En 2010, la Faculté a reçu une bourse du gouvernement russe, dans le cadre du programme « Megagrant », pour un projet de recherche intitulé « Retour en Europe : élites russes et innovations européennes, normes et modèles (du XVIIIème siècle au début du XXème) ». Dans le cadre de ce projet a été constitué en 2013 un Laboratoire d’archivistique, dont la direction scientifique est assurée par Mme Marie-Pierre Rey, Professeur d’Histoire russe et soviétique à l’Université Paris-1, Directrice du Centre de Recherches en Histoire des Slaves. Le responsable du projet au sein de l’Université fédérale de l’Oural est le Professeur Dmitri Alexeïevitch Rédine, spécialiste internationalement reconnu de la période de Pierre le Grand.

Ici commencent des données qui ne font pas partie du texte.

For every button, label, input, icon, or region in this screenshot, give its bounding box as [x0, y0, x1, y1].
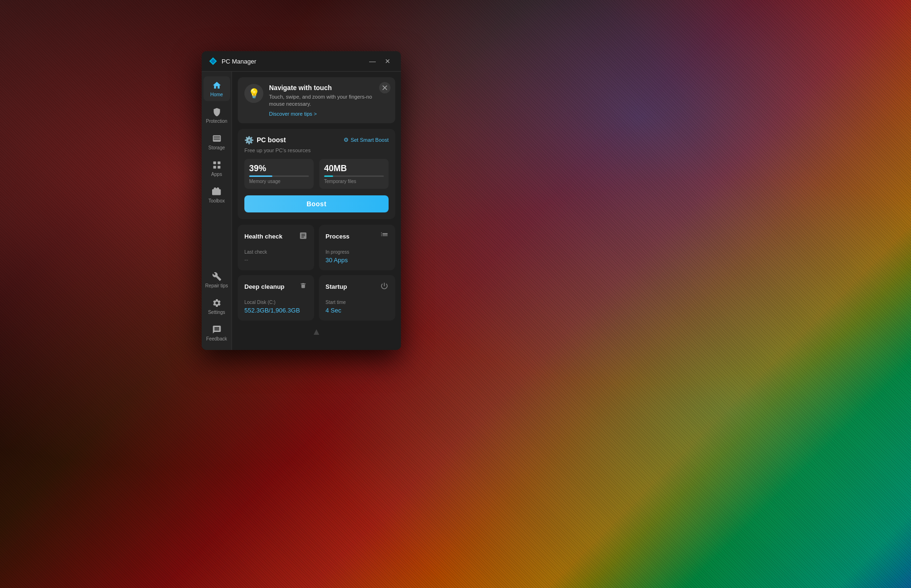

Toujours dans le cadre de ce projet, sont organisées des missions de chercheurs à l’étranger, notamment en France. A partir de l’automne 2017, un programme de master-pro en un an débutera, qui permettra à des étudiants en histoire d’étudier en France avec un enseignement théorique au premier semestre, suivi de cours pratiques au semestre suivant. A l’issue de cette année les étudiants pourront obtenir un diplôme de master de la Sorbonne.

Depuis 2013 est publié la revue Quaestio Rossica, dont la rédactrice en chef est Mme Francine-Dominique Liechtenhan, par ailleurs nommée à l’automne 2015 Vice-Rectrice de l’UrFU chargée des questions de recherche scientifique en sciences humaines, sociales et économiques.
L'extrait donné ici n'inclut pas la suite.